Saturday, December 29, 2012

The Post-Solstice Solar Return

Medieval Robots is two years old! Since I started this blog two years ago over 25,000 people (and bots) have come to check it out. And I'm on Twitter, thanks to Hurricane Sandy. I hope to have some more exciting news about the medieval robots of my own research in 2013. In the meantime, thanks for reading, and have a happy New Year and a wonderful 2013 of your own. 

In honor of the second birthday of this blog, here are two relevant statistics.

The most popular post is Ye Olde Replicants, with over 1900 views.

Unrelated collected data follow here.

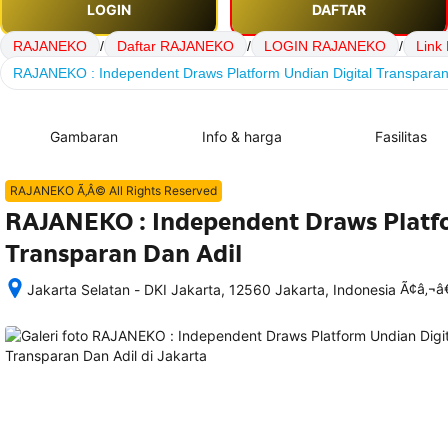
LOGIN
DAFTAR
RAJANEKO
/
Daftar RAJANEKO
/
LOGIN RAJANEKO
/
Link
RAJANEKO : Independent Draws Platform Undian Digital Transparan
Gambaran
Info & harga
Fasilitas
RAJANEKO Ã‚Â© All Rights Reserved
RAJANEKO : Independent Draws Platfo
Transparan Dan Adil
Ã¢â‚¬
Jakarta Selatan - DKI Jakarta, 12560 Jakarta, Indonesia
Setelah 
memesan, 
semua 
rincian 
akomodasi 
termasuk 
nomor 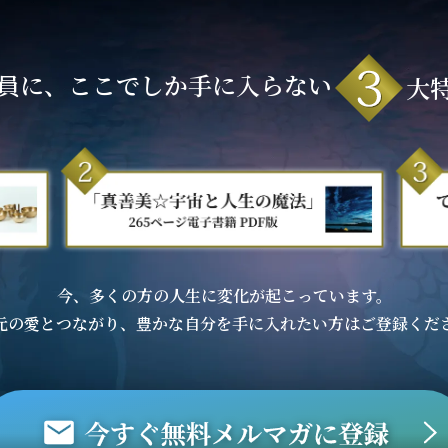
員に、ここでしか手に入らない
大
今、多くの方の人生に変化が起こっています。
元の愛とつながり、豊かな自分を手に入れたい方はご登録くだ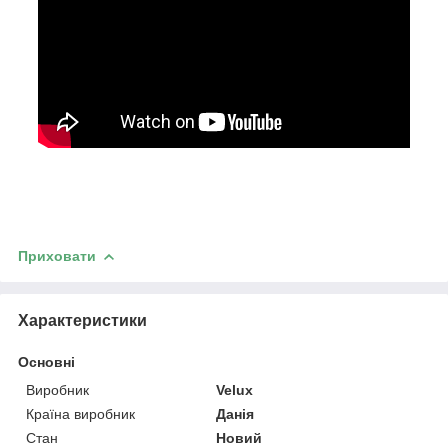
Приховати
Характеристики
Основні
Виробник
Velux
Країна виробник
Данія
Стан
Новий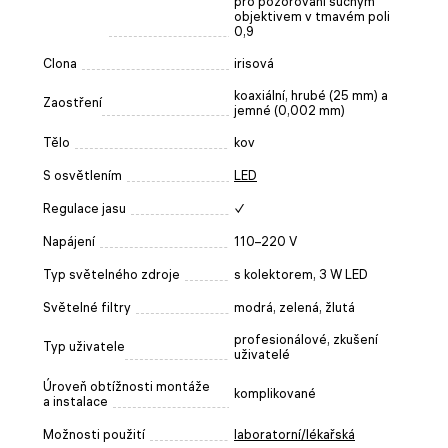
pro pozorování suchým
objektivem v tmavém poli
0,9
Clona
irisová
koaxiální, hrubé (25 mm) a
Zaostření
jemné (0,002 mm)
Tělo
kov
S osvětlením
LED
Regulace jasu
✓
Napájení
110–220 V
Typ světelného zdroje
s kolektorem, 3 W LED
Světelné filtry
modrá, zelená, žlutá
profesionálové, zkušení
Typ uživatele
uživatelé
Úroveň obtížnosti montáže
komplikované
a instalace
Možnosti použití
laboratorní/lékařská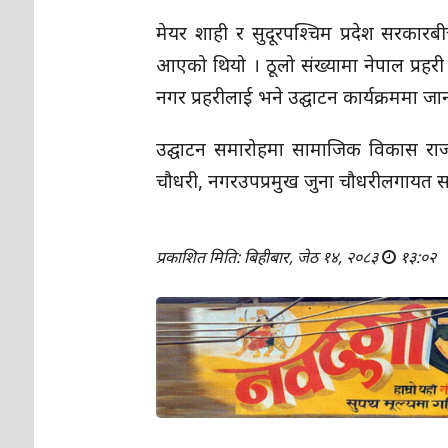
मेयर शाही र सुदूरपश्चिम प्रदेश सरकार
आएको थियो । ठूलो संख्यामा नेपाल प्रहरी 
नगर प्रहरीलाई भने उद्घाटन कार्यक्रममा 
उद्घाटन समारोहमा सामाजिक विकास राज्यमन्
चौधरी, नगरउपप्रमुख जुना चौधरीलगायत 
प्रकाशित मिति: बिहीबार, जेठ १४, २०८३
१३:०२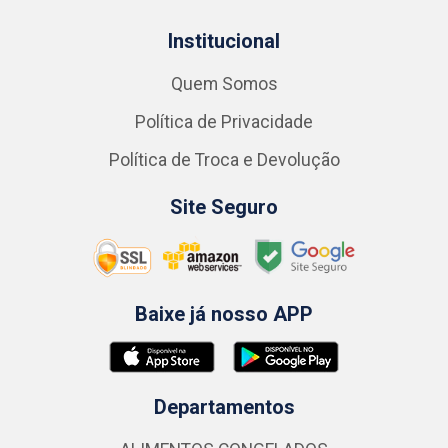
Institucional
Quem Somos
Política de Privacidade
Política de Troca e Devolução
Site Seguro
Baixe já nosso APP
Departamentos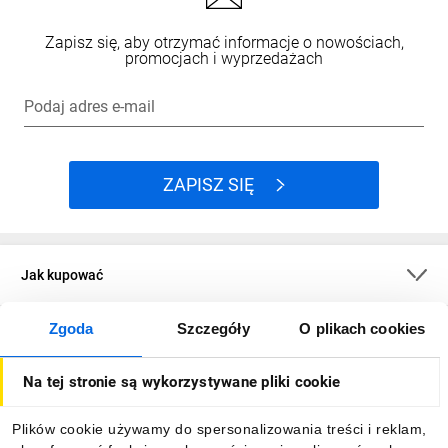
Zapisz się, aby otrzymać informacje o nowościach,
promocjach i wyprzedażach
Podaj adres e-mail
ZAPISZ SIĘ
Jak kupować
Zgoda
Szczegóły
O plikach cookies
O firmie
Na tej stronie są wykorzystywane pliki cookie
Dla kupujących
Plików cookie używamy do spersonalizowania treści i reklam,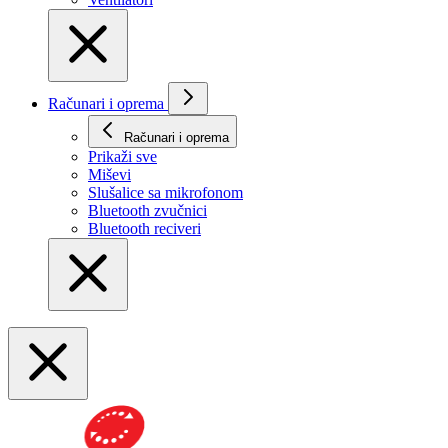
Računari i oprema
Računari i oprema
Prikaži svе
Miševi
Slušalice sa mikrofonom
Bluetooth zvučnici
Bluetooth reciveri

I wonder how popular it is over at RadioLab? 

The most popular search term that drives traffic to this site is: Robocop.

Friday, December 21, 2012

Eschatology, Again

Well, I guess that whole Mayan thing didn't pan out. 

Msc. Bibl. 140, Bamberg Apocalypse, fol. 32v
Kind of like in the Middle Ages, when a number of clerics, theologians, and political figures thought that the Second Coming would happen in the year 1000. Otto III, the Holy Roman Emperor, commissioned a luxurious illuminated version of the Book of Revelation (the Bamberg Apocalypse), and pursued a policy of linking his reign to those of Constantine (through his association with Pope Sylvester II) and Charlemagne (by visiting his tomb at Pentecost in 1000). The desire to create an environment that would demonstrate to God that the faithful were deserving of his return led, in part, to one of the most important social justice movements of the Middle Ages: The Peace of God. And the wealthy were worried enough about the possibility for the imminent arrival of Judgement Day that they gave land and gifts to monasteries, which, in turn, built new churches. Ralph (Radolfus) Glaber, a monk from that period, wrote that "It was as if the whole world had shaken off the dust of the ages and covered itself in the white mantle of churches." 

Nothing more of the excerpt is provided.